SHANGHAI (Reuters) - China’s yuan weakened against the dollar on Friday, due to corporate demand for the greenback, but the Chinese currency was on track for its best week in more than two months.
The People’s Bank of China set the midpoint rate at 6.8873 per dollar prior to market open, weaker than the previous fix of 6.8862.
In the spot market, the yuan opened at 6.8980 per dollar and was changing hands at 6.9019 at midday, 16 pips weaker than the previous late session close and 0.21 percent softer than the midpoint.
For the week, the onshore yuan is set for a nearly 0.2 percent gain against the U.S. unit, the biggest weekly percentage rise since mid-January.
Traders said the domestic forex market shrugged off increases in short-term interest rates that China’s central bank made on Thursday.

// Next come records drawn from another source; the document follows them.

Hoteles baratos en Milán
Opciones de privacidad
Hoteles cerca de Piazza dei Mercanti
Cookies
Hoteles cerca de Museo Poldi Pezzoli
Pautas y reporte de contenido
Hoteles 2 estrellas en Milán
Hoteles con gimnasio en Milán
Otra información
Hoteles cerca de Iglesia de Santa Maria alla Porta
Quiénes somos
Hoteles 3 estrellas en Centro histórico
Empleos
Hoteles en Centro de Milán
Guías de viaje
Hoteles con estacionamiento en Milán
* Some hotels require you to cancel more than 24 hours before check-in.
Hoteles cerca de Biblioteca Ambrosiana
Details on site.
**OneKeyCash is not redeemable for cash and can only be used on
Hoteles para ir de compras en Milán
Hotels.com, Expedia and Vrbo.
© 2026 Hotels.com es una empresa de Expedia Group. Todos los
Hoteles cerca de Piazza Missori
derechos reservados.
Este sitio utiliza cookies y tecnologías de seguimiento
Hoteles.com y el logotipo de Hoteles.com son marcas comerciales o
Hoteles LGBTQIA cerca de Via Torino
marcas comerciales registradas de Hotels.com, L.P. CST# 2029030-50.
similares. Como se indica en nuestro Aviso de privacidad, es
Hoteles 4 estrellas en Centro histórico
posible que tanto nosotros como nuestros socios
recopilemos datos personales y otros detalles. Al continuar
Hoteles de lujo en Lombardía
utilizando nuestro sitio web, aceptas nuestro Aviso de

Economists said the move was a bid to stave off capital outflows and keep the yuan currency stable after the Federal Reserve raised U.S. rates overnight.
On Friday, a state-owned Chinese newspaper said the United States has historically followed a “selfish” interest rate policy, warning of negative spillover effects from the Fed’s rate-hiking cycle.

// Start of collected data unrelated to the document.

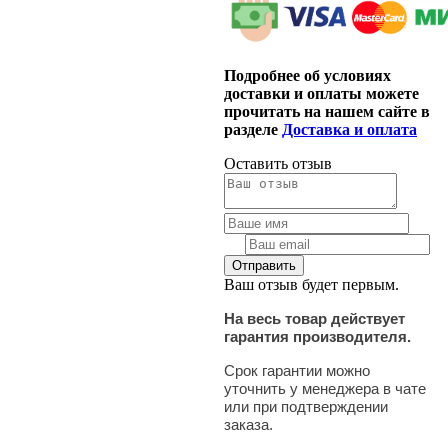
Подробнее об условиях
доставки и оплаты можете
прочитать на нашем сайте в
разделе
Доставка и оплата
Оставить отзыв
Ваш отзыв будет первым.
На весь товар действует
гарантия производителя.
Срок гарантии можно
уточнить у менеджера в чате
или при подтверждении
заказа.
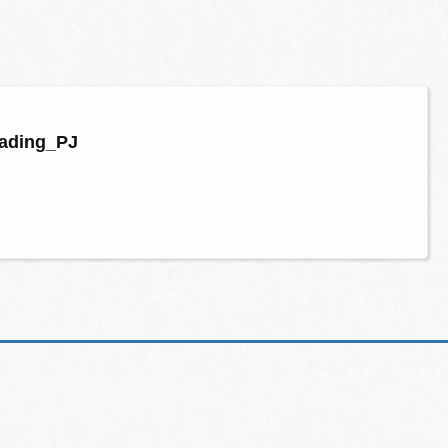
reading_PJ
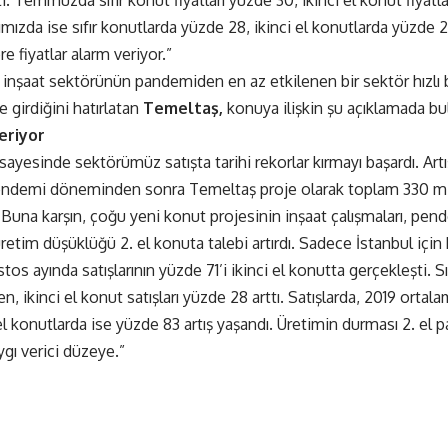
ti. Temmuzda sıfır konut fiyatları yüzde 30, ikinci el konut fiyatla
mızda ise sıfır konutlarda yüzde 28, ikinci el konutlarda yüzde 25 
re fiyatlar alarm veriyor.”
inşaat sektörünün pandemiden en az etkilenen bir sektör hızlı
 girdiğini hatırlatan
Temeltaş,
konuya ilişkin şu açıklamada bu
eriyor
ayesinde sektörümüz satışta tarihi rekorlar kırmayı başardı. Artış
 Pendemi döneminden sonra Temeltaş proje olarak toplam 330 mil
 Buna karşın, çoğu yeni konut projesinin inşaat çalışmaları, pen
üretim düşüklüğü 2. el konuta talebi artırdı. Sadece İstanbul içi
s ayında satışlarının yüzde 71’i ikinci el konutta gerçekleşti. Sıfı
en, ikinci el konut satışları yüzde 28 arttı. Satışlarda, 2019 ortal
el konutlarda ise yüzde 83 artış yaşandı. Üretimin durması 2. el pa
ygı verici düzeye.”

The traders said there would have been a real impact on the domestic market if China had raised its benchmark interest rate.
But the increases in inter-bank rates had no impact, traders said, as they were catching up with ones the market had already made.
“The market was in tentative mood. And there is some resistance at around 6.9030 per dollar level,” said a Shanghai-based dealer at a foreign bank, adding traders were cautious and the yuan-dollar direction not so clear amid uncertainty in the relationship between China and the United States.
U.S. Secretary of State Rex Tillerson will be in Beijing on Saturday and Sunday to meet Chinese President Xi Jinping.
On his first trip to Asia, the former oil executive is seeking to reassure nervous allies facing North Korea’s growing nuclear and missile threat and press China to do more on perhaps the most serious security challenge confronting President Donald Trump.
China’s commercial banks sold a net $10.1 billion of foreign exchange in February, the lowest level in six months, down 47 percent from January and the lowest amount since August, data from the foreign exchange regulator showed on Thursday.
The Thomson Reuters/HKEX Global CNH index, which tracks the offshore yuan against a basket of currencies on a daily basis, stood at 94.62, weaker than the previous day’s 94.84.
The global dollar index fell to 100.25 from the previous close of 100.36.
The offshore yuan was trading 0.36 percent firmer than the onshore spot at 6.877 per dollar.
Offshore one-year non-deliverable forwards contracts (NDFs), considered the best available proxy for forward-looking market expectations of the yuan’s value, traded at 7.0963, 2.95 percent weaker than the midpoint.
One-year NDFs are settled against the midpoint, not the spot rate.